- Theatrical release poster
- Directed by: Nick Castle
- Written by: Nick Castle
- Produced by: Gary Adelson
- Starring: Jay Underwood; Lucy Deakins; Bonnie Bedelia; Fred Savage; Fred Gwynne; Colleen Dewhurst;
- Cinematography: Adam Holender Steven Poster
- Edited by: Patrick Kennedy
- Music by: Bruce Broughton
- Production company: Lorimar Motion Pictures
- Distributed by: 20th Century Fox
- Release date: August 15, 1986;
- Running time: 109 minutes
- Country: United States
- Language: English
- Budget: $9-10 million
- Box office: $7.2 million

= The Boy Who Could Fly =

1986 American film by Nick Castle

The Boy Who Could Fly is a 1986 American fantasy drama film written and directed by Nick Castle.

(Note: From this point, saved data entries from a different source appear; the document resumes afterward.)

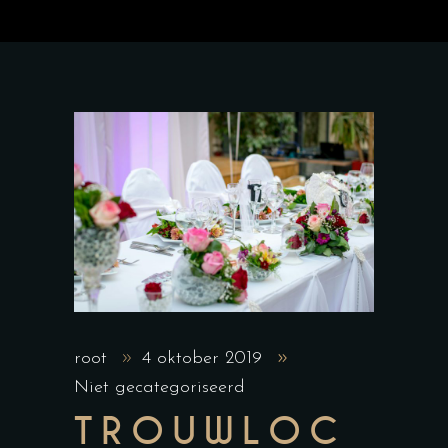
root
4 oktober 2019
Niet gecategoriseerd
TROUWLOC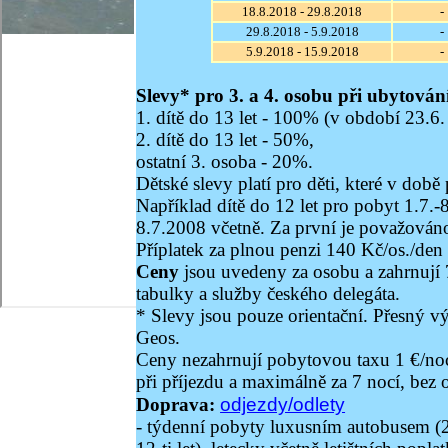
18.8.2018 - 29.8.2018
-
29.8.2018 - 5.9.2018
-
5.9.2018 - 15.9.2018
-
Slevy* pro 3. a 4. osobu při ubytován
1. dítě do 13 let - 100% (v období 23.6.
2. dítě do 13 let - 50%,
ostatní 3. osoba - 20%.
Dětské slevy platí pro děti, které v do
Například dítě do 12 let pro pobyt 1.7.-
8.7.2008 včetně. Za první je považováno
Příplatek za plnou penzi 140 Kč/os./den
Ceny
jsou uvedeny za osobu a zahrnují 
tabulky a služby českého delegáta.
* Slevy jsou pouze orientační. Přesný 
Geos.
Ceny nezahrnují pobytovou taxu 1 €/noc, 
při příjezdu a maximálně za 7 nocí, bez
odjezdy/odlety
Doprava:
- týdenní pobyty luxusním autobusem (2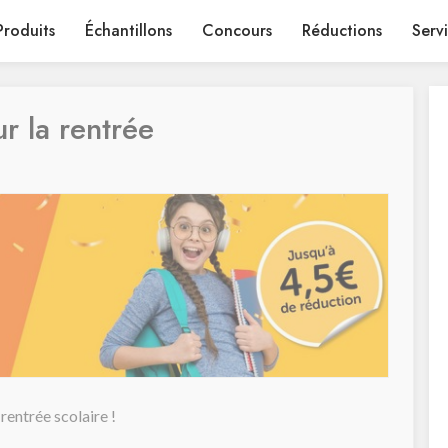
Produits
Échantillons
Concours
Réductions
Serv
r la rentrée
rentrée scolaire !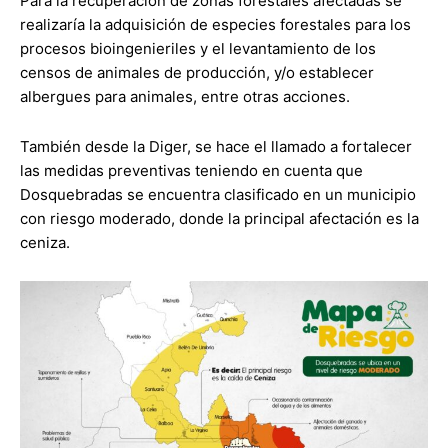
Para la recuperación de zonas forestales afectadas se
realizaría la adquisición de especies forestales para los
procesos bioingenieriles y el levantamiento de los
censos de animales de producción, y/o establecer
albergues para animales, entre otras acciones.
También desde la Diger, se hace el llamado a fortalecer
las medidas preventivas teniendo en cuenta que
Dosquebradas se encuentra clasificado en un municipio
con riesgo moderado, donde la principal afectación es la
ceniza.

It was produced by Lorimar Productions for 20th Century Fox, and released theatrically on August 15, 1986.

The film stars Lucy Deakins as 14-year-old Milly Michaelson, Jay Underwood as Eric Gibb, a boy with autism, Bonnie Bedelia as Milly's mother, Fred Savage as Milly's little brother, Colleen Dewhurst as a teacher, Fred Gwynne as Eric's uncle, Janet MacLachlan, and Mindy Cohn. After the suicide of her terminally ill father, Milly becomes friends with Eric, who lost both of his parents to a plane crash. Together, Eric and Milly find ways to cope with the loss and the pain as they escape to faraway places.

==Plot==
Fourteen-year-old Amelia "Milly" Michaelson and her family move to a new suburban neighborhood shortly after the death of her father. Milly befriends her neighbor Geneva, while she and her younger brother Louis struggle to adjust to their new schools. Their mother, Charlene, is coping with a demotion at work and the stress of adapting to new technology. Meanwhile, Louis is harassed by local bullies who prevent him from riding around the block. On their first night in the house, Milly sees something strange fly past her window but finds nothing when she investigates.

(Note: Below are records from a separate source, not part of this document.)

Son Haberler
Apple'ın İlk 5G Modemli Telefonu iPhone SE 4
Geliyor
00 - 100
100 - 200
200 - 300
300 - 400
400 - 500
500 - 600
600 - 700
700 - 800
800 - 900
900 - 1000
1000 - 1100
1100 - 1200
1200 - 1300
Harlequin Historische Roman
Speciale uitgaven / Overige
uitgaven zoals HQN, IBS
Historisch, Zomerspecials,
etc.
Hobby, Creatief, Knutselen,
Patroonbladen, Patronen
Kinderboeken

Next door lives Eric Gibb, a nonverbal autistic boy cared for by his alcoholic uncle, Hugo. Eric displays unusual behavior, particularly a fixation on flying. Rumors say his parents died in a plane crash. One evening, Milly and her family witness Eric being restrained and placed in a straitjacket outside his home. Milly admits to Geneva that she finds Eric attractive, despite—or perhaps because of—his mysterious nature.

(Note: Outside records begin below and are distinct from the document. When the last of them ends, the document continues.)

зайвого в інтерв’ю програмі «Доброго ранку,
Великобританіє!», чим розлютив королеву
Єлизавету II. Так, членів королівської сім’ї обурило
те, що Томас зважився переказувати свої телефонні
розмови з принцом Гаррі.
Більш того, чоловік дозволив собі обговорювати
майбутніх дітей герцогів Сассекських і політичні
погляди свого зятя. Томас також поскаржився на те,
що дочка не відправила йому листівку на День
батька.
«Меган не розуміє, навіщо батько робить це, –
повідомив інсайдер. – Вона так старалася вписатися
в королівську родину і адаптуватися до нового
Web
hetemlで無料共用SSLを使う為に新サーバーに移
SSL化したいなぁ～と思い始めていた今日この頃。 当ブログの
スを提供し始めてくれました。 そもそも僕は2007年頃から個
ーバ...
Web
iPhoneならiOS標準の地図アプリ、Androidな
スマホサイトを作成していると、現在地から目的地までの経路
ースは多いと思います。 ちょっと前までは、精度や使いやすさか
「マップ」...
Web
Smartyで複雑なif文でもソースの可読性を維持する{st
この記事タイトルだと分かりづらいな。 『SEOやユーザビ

Though Eric does not communicate, he begins reacting to Milly. A neighbor, Mrs. Sherman, urges Milly to keep an eye on him, fearing that Hugo's neglect may lead to Eric being institutionalized. Milly gradually builds a connection with Eric over the school year, tracking his small but meaningful progress. One day, Eric catches a baseball just before it hits Milly, a breakthrough moment that deepens her belief that he is extraordinary.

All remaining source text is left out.